▸ **WHAT YOU HAVE TO DO**
What is needed is an exact copy of the records below, with the pictures left out.

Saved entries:
* * * * * * * * *

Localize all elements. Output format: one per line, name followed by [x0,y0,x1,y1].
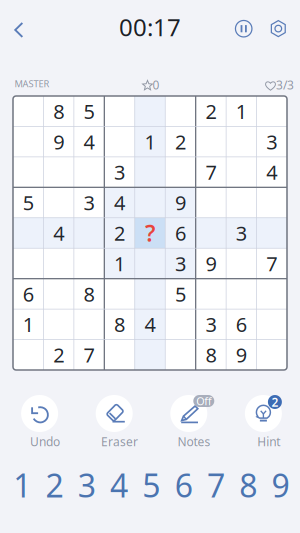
button[interactable]: 3 [71,465,103,505]
staticText: 5 [175,281,186,307]
staticText: 3 [205,311,216,338]
staticText: 2 [114,220,125,246]
staticText: MASTER [14,78,50,90]
staticText: 9 [236,342,247,368]
staticText: 7 [205,159,216,185]
staticText: 9 [272,464,290,506]
staticText: 1 [23,311,34,338]
staticText: 4 [266,159,277,185]
button[interactable]: Eraser [82,387,157,451]
staticText: 3 [266,128,277,155]
staticText: 3 [84,189,95,216]
button[interactable]: Off [157,387,231,451]
staticText: Undo [30,434,60,449]
button[interactable]: 2 [231,387,300,451]
staticText: Off [196,394,211,408]
staticText: 3 [78,464,96,506]
button[interactable]: 8 [232,465,264,505]
staticText: Hint [257,434,280,449]
staticText: 7 [84,342,95,368]
staticText: 5 [84,98,95,124]
button[interactable]: Pause [228,13,260,45]
staticText: 6 [175,220,186,246]
staticText: Notes [178,434,211,449]
button[interactable]: 1 [6,465,38,505]
staticText: 5 [23,189,34,216]
button[interactable]: 5 [135,465,168,505]
staticText: 6 [175,464,193,506]
staticText: 2 [53,342,64,368]
staticText: 7 [207,464,225,506]
staticText: 1 [236,98,247,124]
staticText: 8 [84,281,95,307]
staticText: 00:17 [119,11,181,43]
staticText: 8 [53,98,64,124]
staticText: 8 [114,311,125,338]
button[interactable]: Undo [8,387,82,451]
staticText: 3 [175,250,186,277]
staticText: 1 [114,250,125,277]
staticText: 2 [271,394,278,410]
staticText: 1 [13,464,31,506]
staticText: 4 [53,220,64,246]
staticText: 8 [239,464,257,506]
button[interactable]: 9 [264,465,297,505]
staticText: 9 [53,128,64,155]
staticText: 3 [114,159,125,185]
button[interactable]: Back [2,13,36,47]
staticText: 3/3 [276,77,294,93]
staticText: Eraser [101,434,138,449]
staticText: 3 [236,220,247,246]
staticText: 4 [84,128,95,155]
staticText: 4 [114,189,125,216]
button[interactable]: Settings [262,13,294,45]
staticText: 4 [110,464,128,506]
staticText: 2 [175,128,186,155]
button[interactable]: 6 [168,465,200,505]
staticText: 8 [205,342,216,368]
button[interactable]: 2 [38,465,71,505]
staticText: 1 [144,128,156,155]
staticText: ? [145,218,155,248]
staticText: 2 [205,98,216,124]
staticText: 6 [236,311,247,338]
button[interactable]: 4 [103,465,135,505]
staticText: 2 [45,464,63,506]
staticText: 9 [175,189,186,216]
staticText: 6 [23,281,34,307]
button[interactable]: 7 [200,465,232,505]
staticText: 5 [142,464,160,506]
staticText: 9 [205,250,216,277]
staticText: 4 [144,311,156,338]
staticText: 0 [152,77,160,93]
staticText: 7 [266,250,277,277]
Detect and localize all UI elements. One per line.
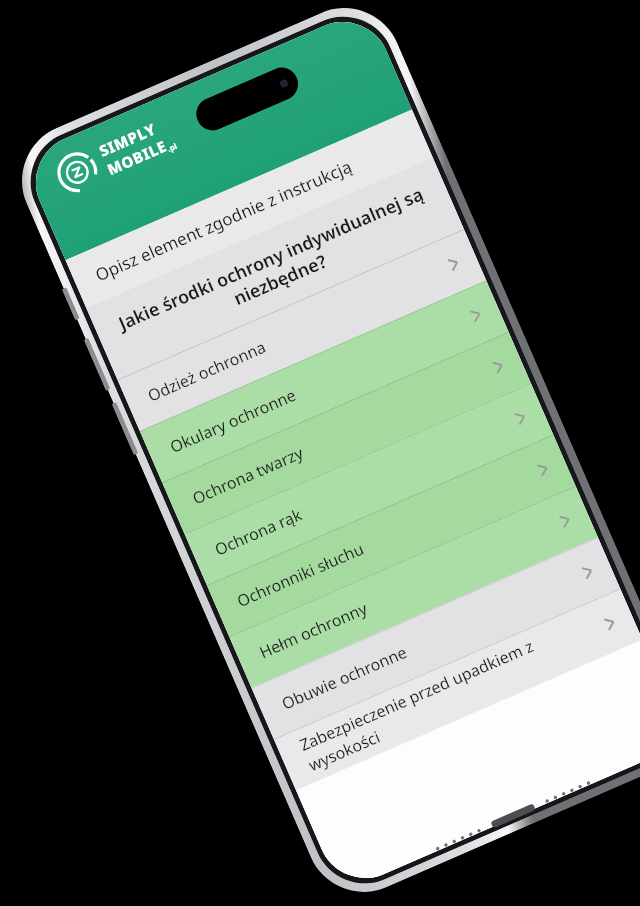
button[interactable]: Odzież ochronna bbox=[117, 229, 486, 431]
staticText: Ochronniki słuchu bbox=[234, 461, 542, 612]
button[interactable]: Opisz element zgodnie z instrukcją bbox=[65, 110, 433, 308]
staticText: Obuwie ochronne bbox=[278, 564, 587, 715]
staticText: Opisz element zgodnie z instrukcją bbox=[92, 154, 356, 286]
button[interactable]: Zabezpieczenie przed upadkiem z wysokośc… bbox=[274, 588, 640, 790]
staticText: Odzież ochronna bbox=[144, 256, 453, 407]
button[interactable]: Ochrona twarzy bbox=[162, 332, 531, 534]
button[interactable]: Ochronniki słuchu bbox=[207, 434, 576, 636]
button[interactable]: Hełm ochronny bbox=[229, 486, 598, 688]
staticText: Okulary ochronne bbox=[167, 307, 475, 458]
button[interactable]: Okulary ochronne bbox=[140, 280, 509, 482]
button[interactable]: Simply Mobile bbox=[51, 113, 179, 199]
staticText: SIMPLY bbox=[96, 118, 159, 161]
staticText: MOBILE bbox=[104, 136, 170, 179]
staticText: .pl bbox=[165, 140, 179, 154]
staticText: Jakie środki ochrony indywidualnej są ni… bbox=[115, 182, 436, 356]
staticText: Zabezpieczenie przed upadkiem z wysokośc… bbox=[296, 605, 614, 776]
other: Logo bbox=[51, 146, 104, 199]
button[interactable]: Obuwie ochronne bbox=[251, 537, 620, 739]
staticText: Hełm ochronny bbox=[256, 513, 565, 663]
staticText: Ochrona rąk bbox=[211, 410, 520, 561]
button[interactable]: Ochrona rąk bbox=[184, 383, 553, 585]
staticText: Ochrona twarzy bbox=[189, 359, 498, 509]
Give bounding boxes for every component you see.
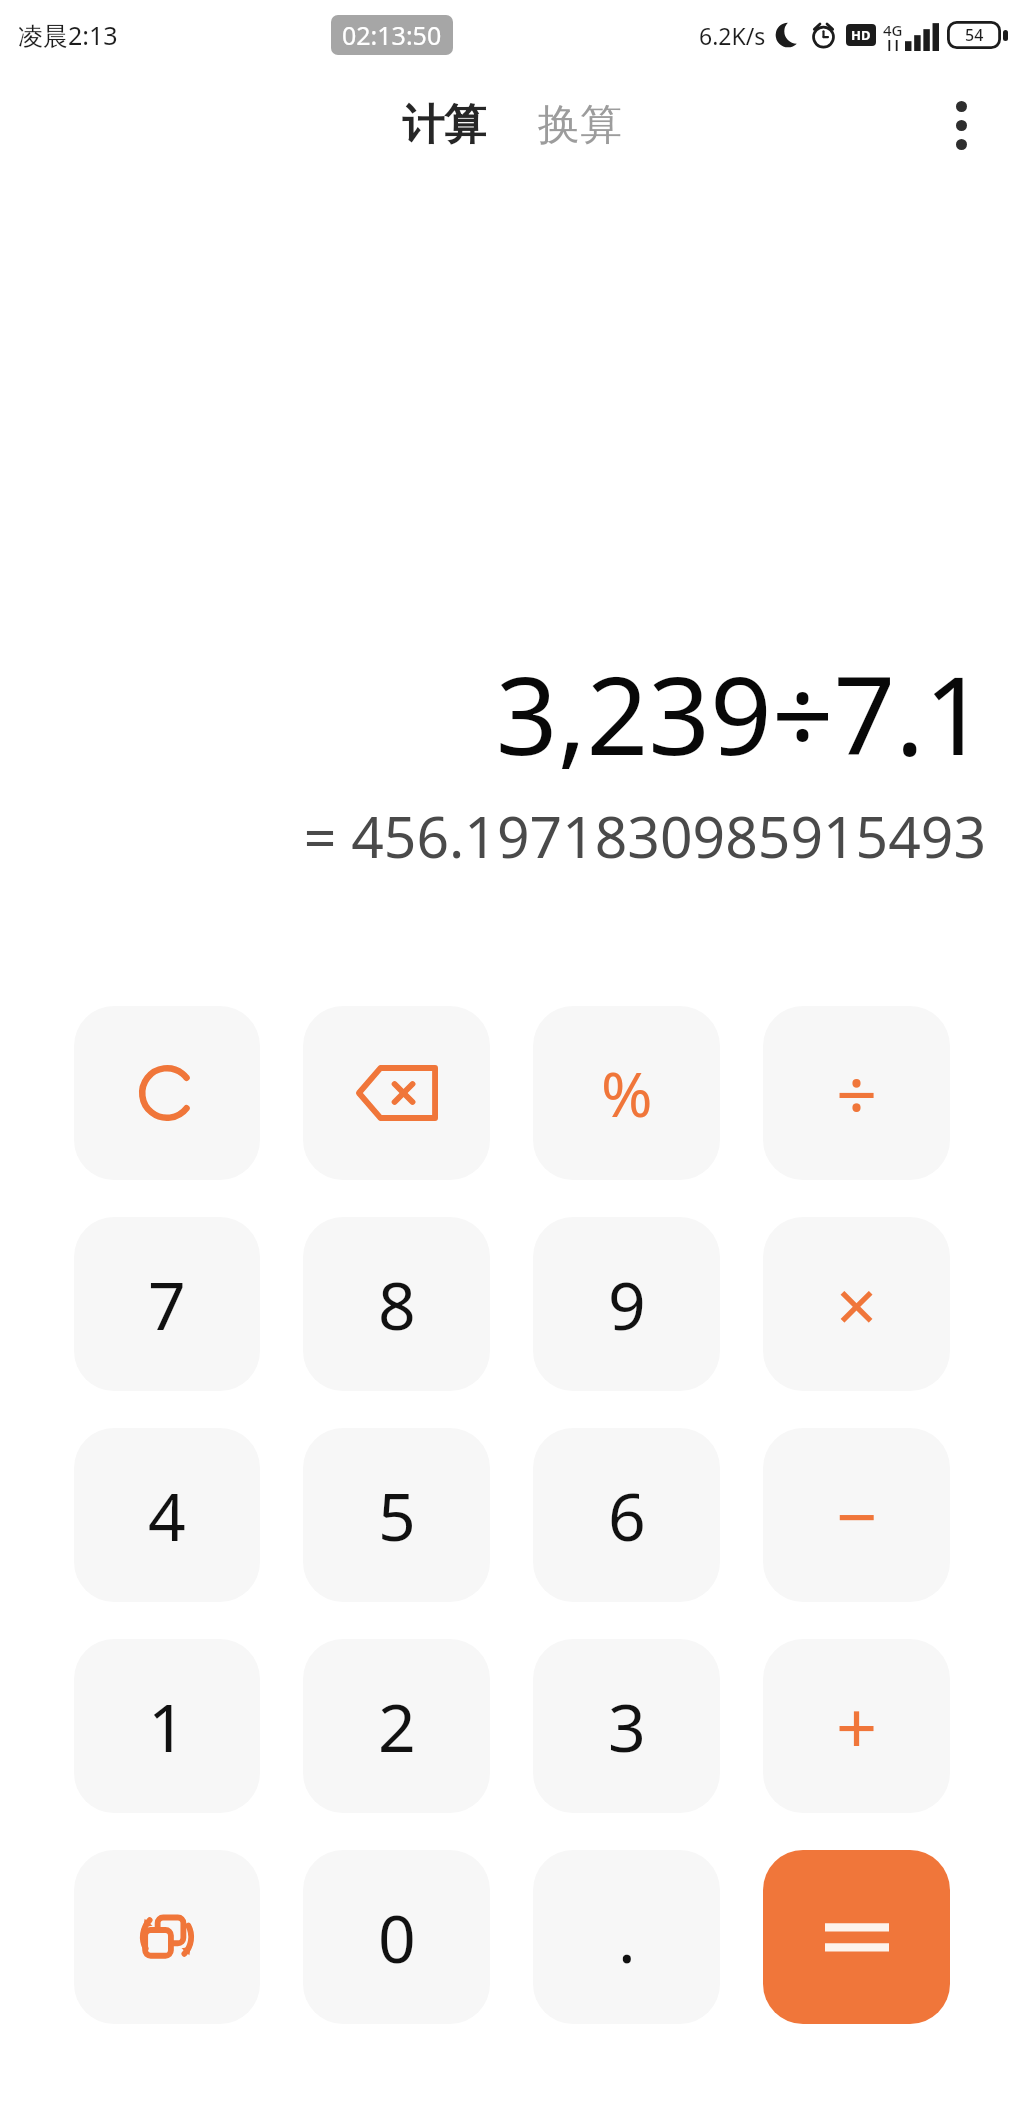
staticText: .	[618, 1892, 636, 1982]
button[interactable]: Clear	[74, 1006, 260, 1180]
button[interactable]: −	[763, 1428, 950, 1602]
staticText: 9	[608, 1259, 646, 1349]
staticText: 计算	[402, 99, 486, 152]
staticText: 4	[148, 1470, 186, 1560]
button[interactable]: 5	[303, 1428, 490, 1602]
staticText: %	[601, 1051, 653, 1135]
staticText: 8	[378, 1259, 416, 1349]
button[interactable]: 8	[303, 1217, 490, 1391]
button[interactable]: Unit conversion	[74, 1850, 260, 2024]
button[interactable]: 9	[533, 1217, 720, 1391]
button[interactable]: 7	[74, 1217, 260, 1391]
button[interactable]: 换算	[524, 89, 636, 162]
button[interactable]: 6	[533, 1428, 720, 1602]
button[interactable]: .	[533, 1850, 720, 2024]
button[interactable]: 1	[74, 1639, 260, 1813]
staticText: 7	[148, 1259, 186, 1349]
staticText: 凌晨2:13	[18, 18, 118, 52]
staticText: 4G	[883, 20, 903, 40]
staticText: HD	[851, 26, 871, 44]
button[interactable]: 0	[303, 1850, 490, 2024]
staticText: 3,239÷7.1	[495, 640, 986, 787]
staticText: 02:13:50	[342, 18, 442, 52]
button[interactable]: 3	[533, 1639, 720, 1813]
staticText: ×	[836, 1255, 878, 1353]
staticText: 0	[378, 1892, 416, 1982]
button[interactable]: +	[763, 1639, 950, 1813]
staticText: 5	[378, 1470, 416, 1560]
staticText: 6	[608, 1470, 646, 1560]
staticText: ÷	[836, 1044, 878, 1142]
staticText: 1	[148, 1681, 186, 1771]
staticText: 换算	[538, 99, 622, 152]
staticText: 3	[608, 1681, 646, 1771]
button[interactable]: Delete	[303, 1006, 490, 1180]
button[interactable]: %	[533, 1006, 720, 1180]
staticText: −	[836, 1466, 878, 1564]
staticText: = 456.1971830985915493	[303, 797, 986, 875]
button[interactable]: ÷	[763, 1006, 950, 1180]
button[interactable]: 2	[303, 1639, 490, 1813]
staticText: 2	[378, 1681, 416, 1771]
staticText: 6.2K/s	[699, 20, 766, 51]
button[interactable]: 计算	[388, 89, 500, 162]
button[interactable]: ×	[763, 1217, 950, 1391]
button[interactable]	[763, 1850, 950, 2024]
button[interactable]: More options	[918, 82, 1004, 168]
button[interactable]: 4	[74, 1428, 260, 1602]
staticText: +	[836, 1677, 878, 1775]
staticText: 54	[965, 24, 984, 46]
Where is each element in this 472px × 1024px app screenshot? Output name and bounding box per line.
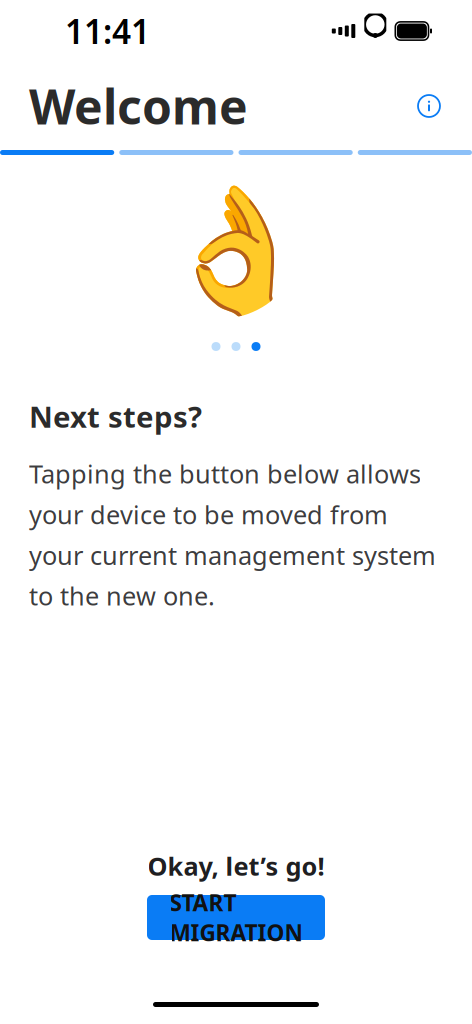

* * * * * * * * *

▸ **TASK ANSWER**
Localize all elements. Output format: one per line, name followed by [x0,y0,x1,y1].
button[interactable]: 3 [71,465,103,505]
staticText: 5 [175,281,186,307]
staticText: 3 [205,311,216,338]
staticText: 2 [114,220,125,246]
staticText: MASTER [14,78,50,90]
staticText: 9 [236,342,247,368]
staticText: 7 [205,159,216,185]
staticText: 9 [272,464,290,506]
staticText: 1 [23,311,34,338]
staticText: 4 [266,159,277,185]
button[interactable]: Eraser [82,387,157,451]
staticText: 3 [266,128,277,155]
staticText: 3 [84,189,95,216]
button[interactable]: Off [157,387,231,451]
staticText: Undo [30,434,60,449]
button[interactable]: 2 [231,387,300,451]
staticText: Off [196,394,211,408]
staticText: 3 [78,464,96,506]
button[interactable]: 8 [232,465,264,505]
staticText: Hint [257,434,280,449]
staticText: 7 [84,342,95,368]
staticText: 5 [84,98,95,124]
button[interactable]: Pause [228,13,260,45]
staticText: 6 [175,220,186,246]
staticText: Notes [178,434,211,449]
button[interactable]: 1 [6,465,38,505]
staticText: 5 [23,189,34,216]
button[interactable]: 5 [135,465,168,505]
staticText: 6 [175,464,193,506]
staticText: 2 [53,342,64,368]
staticText: 7 [207,464,225,506]
staticText: 1 [236,98,247,124]
staticText: 8 [84,281,95,307]
staticText: 00:17 [119,11,181,43]
staticText: 8 [53,98,64,124]
staticText: 8 [114,311,125,338]
button[interactable]: Undo [8,387,82,451]
staticText: 3 [175,250,186,277]
staticText: 1 [114,250,125,277]
staticText: 2 [271,394,278,410]
staticText: 1 [13,464,31,506]
staticText: 4 [53,220,64,246]
staticText: 8 [239,464,257,506]
button[interactable]: 9 [264,465,297,505]
staticText: 9 [53,128,64,155]
staticText: 3 [114,159,125,185]
button[interactable]: Back [2,13,36,47]
staticText: 3/3 [276,77,294,93]
staticText: Eraser [101,434,138,449]
staticText: 3 [236,220,247,246]
staticText: 4 [84,128,95,155]
staticText: 4 [114,189,125,216]
button[interactable]: Settings [262,13,294,45]
staticText: 4 [110,464,128,506]
staticText: 2 [175,128,186,155]
button[interactable]: 6 [168,465,200,505]
staticText: 8 [205,342,216,368]
button[interactable]: 2 [38,465,71,505]
staticText: 1 [144,128,156,155]
staticText: ? [145,218,155,248]
staticText: 2 [205,98,216,124]
staticText: 6 [236,311,247,338]
button[interactable]: 4 [103,465,135,505]
staticText: 2 [45,464,63,506]
staticText: 9 [175,189,186,216]
staticText: 6 [23,281,34,307]
button[interactable]: 7 [200,465,232,505]
staticText: 5 [142,464,160,506]
staticText: 9 [205,250,216,277]
staticText: 4 [144,311,156,338]
staticText: 0 [152,77,160,93]
staticText: 7 [266,250,277,277]
Detect and localize all UI elements. One per line.
button[interactable]: Odzież ochronna bbox=[117, 229, 486, 431]
staticText: Ochronniki słuchu bbox=[234, 461, 542, 612]
button[interactable]: Opisz element zgodnie z instrukcją bbox=[65, 110, 433, 308]
staticText: Obuwie ochronne bbox=[278, 564, 587, 715]
staticText: Opisz element zgodnie z instrukcją bbox=[92, 154, 356, 286]
button[interactable]: Zabezpieczenie przed upadkiem z wysokośc… bbox=[274, 588, 640, 790]
staticText: Odzież ochronna bbox=[144, 256, 453, 407]
button[interactable]: Ochrona twarzy bbox=[162, 332, 531, 534]
button[interactable]: Ochronniki słuchu bbox=[207, 434, 576, 636]
button[interactable]: Hełm ochronny bbox=[229, 486, 598, 688]
staticText: Okulary ochronne bbox=[167, 307, 475, 458]
button[interactable]: Okulary ochronne bbox=[140, 280, 509, 482]
button[interactable]: Simply Mobile bbox=[51, 113, 179, 199]
staticText: SIMPLY bbox=[96, 118, 159, 161]
staticText: MOBILE bbox=[104, 136, 170, 179]
staticText: .pl bbox=[165, 140, 179, 154]
staticText: Jakie środki ochrony indywidualnej są ni… bbox=[115, 182, 436, 356]
staticText: Zabezpieczenie przed upadkiem z wysokośc… bbox=[296, 605, 614, 776]
other: Logo bbox=[51, 146, 104, 199]
button[interactable]: Obuwie ochronne bbox=[251, 537, 620, 739]
staticText: Hełm ochronny bbox=[256, 513, 565, 663]
staticText: Ochrona rąk bbox=[211, 410, 520, 561]
button[interactable]: Ochrona rąk bbox=[184, 383, 553, 585]
staticText: Ochrona twarzy bbox=[189, 359, 498, 509]
Give bounding boxes for every component you see.
staticText: .	[618, 1892, 636, 1982]
button[interactable]: Clear	[74, 1006, 260, 1180]
button[interactable]: −	[763, 1428, 950, 1602]
staticText: 9	[608, 1259, 646, 1349]
staticText: 计算	[402, 99, 486, 152]
staticText: 4	[148, 1470, 186, 1560]
button[interactable]: 5	[303, 1428, 490, 1602]
staticText: %	[601, 1051, 653, 1135]
staticText: 8	[378, 1259, 416, 1349]
button[interactable]: 8	[303, 1217, 490, 1391]
button[interactable]: Unit conversion	[74, 1850, 260, 2024]
button[interactable]: 9	[533, 1217, 720, 1391]
button[interactable]: 7	[74, 1217, 260, 1391]
button[interactable]: 换算	[524, 89, 636, 162]
button[interactable]: 6	[533, 1428, 720, 1602]
button[interactable]: .	[533, 1850, 720, 2024]
button[interactable]: 1	[74, 1639, 260, 1813]
staticText: 7	[148, 1259, 186, 1349]
staticText: 凌晨2:13	[18, 18, 118, 52]
staticText: 4G	[883, 20, 903, 40]
staticText: HD	[851, 26, 871, 44]
button[interactable]: 0	[303, 1850, 490, 2024]
staticText: 3,239÷7.1	[495, 640, 986, 787]
staticText: 02:13:50	[342, 18, 442, 52]
button[interactable]: 3	[533, 1639, 720, 1813]
staticText: ×	[836, 1255, 878, 1353]
staticText: 0	[378, 1892, 416, 1982]
button[interactable]: +	[763, 1639, 950, 1813]
staticText: 5	[378, 1470, 416, 1560]
staticText: 6	[608, 1470, 646, 1560]
staticText: ÷	[836, 1044, 878, 1142]
staticText: 1	[148, 1681, 186, 1771]
staticText: 换算	[538, 99, 622, 152]
staticText: 3	[608, 1681, 646, 1771]
button[interactable]: Delete	[303, 1006, 490, 1180]
button[interactable]: %	[533, 1006, 720, 1180]
staticText: −	[836, 1466, 878, 1564]
staticText: = 456.1971830985915493	[303, 797, 986, 875]
button[interactable]: ÷	[763, 1006, 950, 1180]
button[interactable]: 2	[303, 1639, 490, 1813]
staticText: 2	[378, 1681, 416, 1771]
staticText: 6.2K/s	[699, 20, 766, 51]
button[interactable]: 计算	[388, 89, 500, 162]
button[interactable]: ×	[763, 1217, 950, 1391]
button[interactable]	[763, 1850, 950, 2024]
button[interactable]: More options	[918, 82, 1004, 168]
button[interactable]: 4	[74, 1428, 260, 1602]
staticText: +	[836, 1677, 878, 1775]
staticText: 54	[965, 24, 984, 46]
Where is each element in this 472px × 1024px app screenshot? Output name and bounding box per line.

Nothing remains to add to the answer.